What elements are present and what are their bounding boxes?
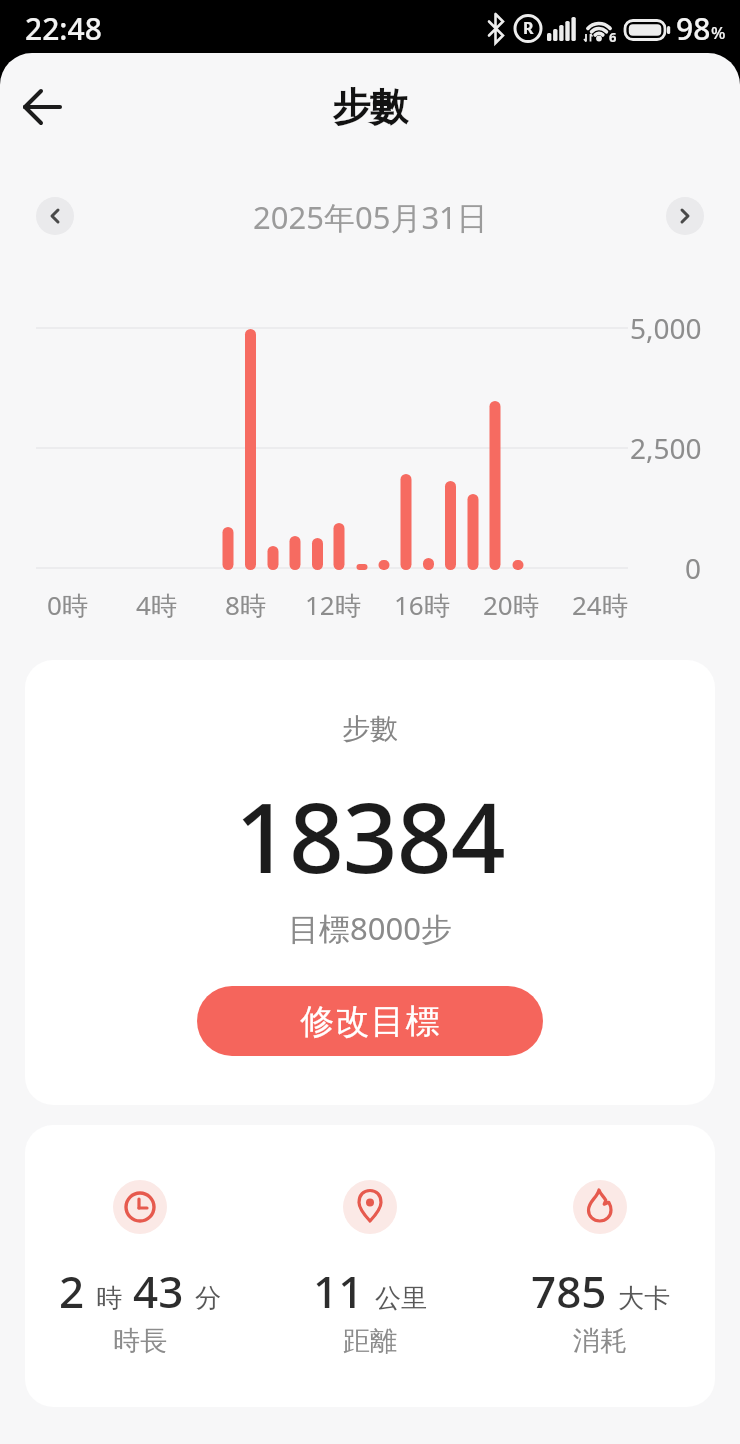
staticText: 2,500	[630, 429, 702, 467]
staticText: 目標8000步	[288, 907, 452, 949]
staticText: 分	[195, 1282, 221, 1315]
staticText: 步數	[342, 711, 398, 746]
staticText: 18384	[235, 770, 505, 901]
staticText: 2025年05月31日	[253, 196, 488, 236]
staticText: 11	[313, 1261, 364, 1321]
staticText: 6	[609, 28, 617, 46]
staticText: 98	[676, 8, 711, 49]
staticText: 大卡	[618, 1282, 670, 1315]
button[interactable]	[36, 197, 74, 235]
staticText: 0時	[47, 587, 88, 623]
staticText: 步數	[332, 83, 408, 131]
button[interactable]: 2	[25, 1125, 255, 1407]
staticText: R	[523, 17, 534, 39]
staticText: 0	[685, 549, 702, 587]
button[interactable]: 修改目標	[197, 986, 543, 1056]
staticText: 785	[531, 1261, 607, 1321]
button[interactable]	[666, 197, 704, 235]
staticText: 距離	[343, 1324, 397, 1358]
staticText: %	[711, 21, 726, 44]
staticText: 公里	[375, 1282, 427, 1315]
staticText: 43	[133, 1261, 184, 1321]
staticText: 20時	[483, 587, 539, 623]
button[interactable]: 785	[485, 1125, 715, 1407]
staticText: 16時	[394, 587, 450, 623]
button[interactable]	[10, 75, 74, 139]
staticText: 12時	[305, 587, 361, 623]
staticText: 4時	[136, 587, 177, 623]
staticText: 時長	[113, 1324, 167, 1358]
staticText: 修改目標	[300, 1000, 440, 1043]
staticText: 消耗	[573, 1324, 627, 1358]
staticText: 8時	[225, 587, 266, 623]
staticText: 24時	[572, 587, 628, 623]
staticText: 時	[96, 1282, 122, 1315]
staticText: 22:48	[25, 8, 102, 49]
staticText: 5,000	[630, 309, 702, 347]
staticText: 2	[59, 1261, 85, 1321]
button[interactable]: 11	[255, 1125, 485, 1407]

++++++++

### Your instructions
Omit the pictures, then quote the rest of the material above exactly.

### Your response
What elements are present and what are their bounding boxes?
staticText: 2,500	[630, 429, 702, 467]
staticText: 目標8000步	[288, 907, 452, 949]
staticText: 分	[195, 1282, 221, 1315]
staticText: 步數	[342, 711, 398, 746]
staticText: 18384	[235, 770, 505, 901]
staticText: 2025年05月31日	[253, 196, 488, 236]
staticText: 11	[313, 1261, 364, 1321]
staticText: 6	[609, 28, 617, 46]
staticText: 98	[676, 8, 711, 49]
staticText: 大卡	[618, 1282, 670, 1315]
button[interactable]	[36, 197, 74, 235]
staticText: 0時	[47, 587, 88, 623]
staticText: 步數	[332, 83, 408, 131]
button[interactable]: 2	[25, 1125, 255, 1407]
staticText: R	[523, 17, 534, 39]
staticText: 0	[685, 549, 702, 587]
button[interactable]: 修改目標	[197, 986, 543, 1056]
staticText: 785	[531, 1261, 607, 1321]
button[interactable]	[666, 197, 704, 235]
staticText: 距離	[343, 1324, 397, 1358]
staticText: %	[711, 21, 726, 44]
staticText: 公里	[375, 1282, 427, 1315]
staticText: 43	[133, 1261, 184, 1321]
staticText: 20時	[483, 587, 539, 623]
button[interactable]: 785	[485, 1125, 715, 1407]
staticText: 16時	[394, 587, 450, 623]
button[interactable]	[10, 75, 74, 139]
staticText: 12時	[305, 587, 361, 623]
staticText: 4時	[136, 587, 177, 623]
staticText: 時長	[113, 1324, 167, 1358]
staticText: 修改目標	[300, 1000, 440, 1043]
staticText: 消耗	[573, 1324, 627, 1358]
staticText: 8時	[225, 587, 266, 623]
staticText: 24時	[572, 587, 628, 623]
staticText: 時	[96, 1282, 122, 1315]
staticText: 22:48	[25, 8, 102, 49]
staticText: 5,000	[630, 309, 702, 347]
staticText: 2	[59, 1261, 85, 1321]
button[interactable]: 11	[255, 1125, 485, 1407]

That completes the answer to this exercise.